Capitalism’s core engine has taken us far in at least one direction.  Two of its main alternatives socialism and communism have long since foundered on the human condition and the many issues associated with their decision making structures, and while less susceptible to the same issues, capitalism is nonetheless not immune to corruption of its process, concentration of power (asymmetries etc) and impairment by its own emergent traits.   

As an ever lasting engine of growth, capitalism has been increasingly beset with  problems: it has required ever lower interest rates and monetary stimulus to keep it chugging along, at a rate of growth set by man, I must add, and not its own mechanics; it has become increasingly burdened with higher levels of debt, financial instability and as a result has become itself susceptible to natural demographic realities; indeed, the financial instability has not been wrought of its mechanics but the aims and objectives of the social and moral structure it inhabits.  It appears as if the construct we know as capitalism has been thus engineered for one trajectory and one alone, whereas outcomes of natural forces would adjust to fit the natural dynamics of the universe it inhabits.   For anyone doubtful of what I believe is an overly “consumerism” bent of capitalism I would suggest watching the BBC documentary “The Century of the Self”.

Capitalism’s frame has become increasingly susceptible to financial risk emanating from the wider swings in asset prices we have seen over the last two decades, swings that are related to the increasing asset focus of money supply and higher levels of debt, themselves a consequence of lower interest rates and emerging structural instabilities (increasing income inequality, weakening productivity etc).  

While natural habitats have orders these are largely, and often painfully, self regulating: too many top predators and not enough food for the predators, not enough top predators and not enough food for those lower down the order and populations adjust.  Many of the natural adjustment mechanisms within the capitalist/financial system have been overridden, largely by monetary policy (lower rates, QE, asset price support) in developed economies and finally by central government support of financial systems.  While we have been manufacturing/engineering an economic and financial outcome, the outcomes themselves could not really be judged to be a great success: we cannot even raise interest rates it would appear without the financial system taking fright and holding the world hostage. 

It looks increasingly likely that engineering of our economic and financial system will continue, as failure to do so would bring down social and financial edifices key to the construct, but we have yet to define the parameters of operation and balance of that universe.  There has to be some form of order that will provide both stability and regeneration avoiding the restrictions and weaknesses of a controlled habitat whilst allowing for the innovation, creativity, risk taking and individual freedom of a competitive market construct.  

The days of “perfectly efficient markets” (financial, labour, capital, resource etc), if they had ever existed in the first place, have likely passed.  And this is one of my key concerns: that the models that economics possesses are of the general equilibrium kind with efficient/dynamic self adjustment to imbalances and shocks.
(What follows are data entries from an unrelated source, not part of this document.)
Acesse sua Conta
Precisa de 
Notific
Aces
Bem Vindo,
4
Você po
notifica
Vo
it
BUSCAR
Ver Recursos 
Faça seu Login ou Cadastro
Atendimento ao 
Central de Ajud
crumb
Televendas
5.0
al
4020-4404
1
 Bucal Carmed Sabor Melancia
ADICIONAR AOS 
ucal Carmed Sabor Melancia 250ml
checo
Instability does not compute.  Secondly, the objectives of efficient/general equilibrium models are not those of the financially engineered modern global economy with substantial social and environmental issues to deal with.  There is a divergence and with this divergence comes the inability of inappropriate “model type solutions” (-ve rates, inflation expectations) to solve the full spectrum of our economic problems. 
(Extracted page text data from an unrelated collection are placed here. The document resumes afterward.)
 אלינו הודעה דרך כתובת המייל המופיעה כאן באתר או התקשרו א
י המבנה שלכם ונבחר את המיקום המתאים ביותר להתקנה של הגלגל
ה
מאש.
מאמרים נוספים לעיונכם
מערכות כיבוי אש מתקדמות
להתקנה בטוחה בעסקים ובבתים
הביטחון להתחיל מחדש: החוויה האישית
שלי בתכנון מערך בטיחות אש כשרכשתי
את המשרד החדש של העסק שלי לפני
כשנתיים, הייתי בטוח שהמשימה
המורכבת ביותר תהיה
Some continue to believe that the decision making framework that allocates between current and future expenditure is impaired and that all we need do is create the necessary differential – lower the cost of capital to increase the return on capital and hence to stimulate investment or increase the cost of holding money to increase its consumption focussed velocity – to stimulate expenditure, or that all we need do is to fund massive infrastructure investment and the animals spirits lacking and critical to the operation of the machine will return.  I do not believe that this is the core of the problem, although indeed the very wealthy are not spending and corporations are not investing as before in a number of economies. 
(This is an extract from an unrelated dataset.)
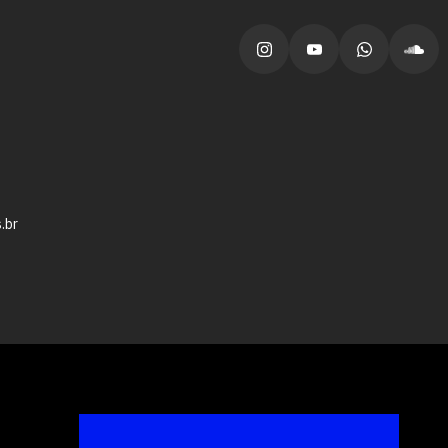
vagas para início de curso
vagas a partir do 2º ano de curso
.br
“We” may only see the problems that are the focus of  “our models” as opposed to the problems of the frame and dynamics.   Part of the identification issue is likely due to the close association between growth and monetary expenditure such that any solution that increases monetary expenditure is at first sight a relatively easy one.  What we ignore here  is the impact of all the accommodation/engineering such that we lose sight of our positions relative to where we might otherwise be without it.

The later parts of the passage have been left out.